Tibotec
- Industry: Pharmaceutical
- Founded: 1994; 31 years ago
- Founders: Rudi Pauwels; Carine Claeys; Marie-Pierre de Béthune; Kurt Hertogs; Hilde Azijn;
- Defunct: 2002
- Fate: Acquired by Johnson & Johnson and merged into its Janssen Pharmaceuticals division
- Website: tibotec.com

= Tibotec =

Defunct pharmaceutical company (1994–2002)

Tibotec was a pharmaceutical company with a focus on research and development of the treatment of infectious diseases such as HIV/AIDS and hepatitis C. The company was founded in 1994 and then acquired by Johnson & Johnson and merged into its Janssen Pharmaceuticals division in 2002. The company is part of Johnson & Johnson Innovation Medicine business segment.

The name of the company is derived from the tetrahydro-imidazo[4,5,1-jk][1,4]-benzodiazepine-2(1H)-one and -thione (TIBO) compounds discovered at the Rega Institute for Medical Research (Belgium).

==History==
In 1994, Rudi Pauwels of the Rega Institute for Medical Research founded Tibotec, together with his wife Carine Claeys, and their first co-workers Marie-Pierre de Béthune, Kurt Hertogs, and Hilde Azijn. In 1995 Paul Stoffels joined Tibotec. The company was acquired by Johnson & Johnson in April 2002, and was renamed Janssen Therapeutics in June 2011.

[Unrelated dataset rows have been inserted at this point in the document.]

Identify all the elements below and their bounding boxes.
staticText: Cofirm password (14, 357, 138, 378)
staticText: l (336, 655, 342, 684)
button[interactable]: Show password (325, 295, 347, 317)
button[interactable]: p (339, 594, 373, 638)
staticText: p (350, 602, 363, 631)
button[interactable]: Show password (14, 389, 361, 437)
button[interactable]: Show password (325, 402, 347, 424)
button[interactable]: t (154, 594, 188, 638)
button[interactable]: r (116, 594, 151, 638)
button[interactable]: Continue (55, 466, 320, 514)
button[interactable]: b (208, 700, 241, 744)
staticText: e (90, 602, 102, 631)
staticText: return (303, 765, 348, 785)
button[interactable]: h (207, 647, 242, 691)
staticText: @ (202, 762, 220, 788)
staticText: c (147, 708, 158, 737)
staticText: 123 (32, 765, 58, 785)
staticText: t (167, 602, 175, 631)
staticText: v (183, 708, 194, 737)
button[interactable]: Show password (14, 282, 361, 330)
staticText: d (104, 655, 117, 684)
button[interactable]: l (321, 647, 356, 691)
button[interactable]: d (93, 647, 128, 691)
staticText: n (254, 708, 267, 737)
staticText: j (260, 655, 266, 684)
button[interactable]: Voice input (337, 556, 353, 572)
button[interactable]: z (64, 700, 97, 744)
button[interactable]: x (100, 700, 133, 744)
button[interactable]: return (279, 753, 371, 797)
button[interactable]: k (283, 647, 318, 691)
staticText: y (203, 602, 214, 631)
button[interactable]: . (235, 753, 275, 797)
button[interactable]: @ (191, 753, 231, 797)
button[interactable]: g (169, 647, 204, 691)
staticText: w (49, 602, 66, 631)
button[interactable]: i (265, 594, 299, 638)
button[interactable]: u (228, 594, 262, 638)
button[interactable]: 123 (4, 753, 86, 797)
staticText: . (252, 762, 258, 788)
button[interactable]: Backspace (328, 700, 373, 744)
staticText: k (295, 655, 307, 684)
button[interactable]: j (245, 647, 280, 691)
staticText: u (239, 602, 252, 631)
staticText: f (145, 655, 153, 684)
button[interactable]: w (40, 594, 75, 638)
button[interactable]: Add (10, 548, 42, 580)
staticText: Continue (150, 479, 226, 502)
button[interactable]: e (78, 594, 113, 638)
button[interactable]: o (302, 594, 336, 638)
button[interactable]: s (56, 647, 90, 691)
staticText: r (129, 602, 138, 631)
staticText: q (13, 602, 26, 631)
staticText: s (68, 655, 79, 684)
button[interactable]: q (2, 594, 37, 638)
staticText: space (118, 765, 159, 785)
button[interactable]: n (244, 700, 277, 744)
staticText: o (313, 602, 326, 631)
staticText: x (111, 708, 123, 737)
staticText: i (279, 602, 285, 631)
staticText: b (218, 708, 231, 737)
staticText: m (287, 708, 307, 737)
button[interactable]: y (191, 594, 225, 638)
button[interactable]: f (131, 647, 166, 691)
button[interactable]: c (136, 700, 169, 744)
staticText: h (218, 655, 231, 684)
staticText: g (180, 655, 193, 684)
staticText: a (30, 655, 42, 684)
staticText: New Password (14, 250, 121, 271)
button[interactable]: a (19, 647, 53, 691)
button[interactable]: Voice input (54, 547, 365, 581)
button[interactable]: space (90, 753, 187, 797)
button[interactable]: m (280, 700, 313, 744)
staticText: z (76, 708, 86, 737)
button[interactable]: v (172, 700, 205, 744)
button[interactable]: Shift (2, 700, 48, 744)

Tibotec provided funding for HIV treatment clinical trials at the Infectious Diseases Institute in Kampala, Uganda.

==Drugs==
- Darunavir (TMC114, tradename Prezista), a protease inhibitor
- Etravirine (TMC125, tradename Intelence), a non-nucleoside reverse transcriptase inhibitor (NNRTI)
- Bedaquiline (TMC207/R207910, tradename Sirturo), an diarylquinoline anti-tuberculosis drug
- Rilpivirine (TMC278, tradename Edurant), an NNRTI
- Simeprevir (TMC435, tradename Olysio), an HCV NS3/4A protease inhibitor for treatment of chronic hepatitis C in combination with pegylated interferon/ribavirin or with other direct-acting anti-HCV agents.
- Dapivirine (TMC120), an NNRTI licensed to the International Partnership for Microbicides for its development as a vaginal microbicide in March 2004.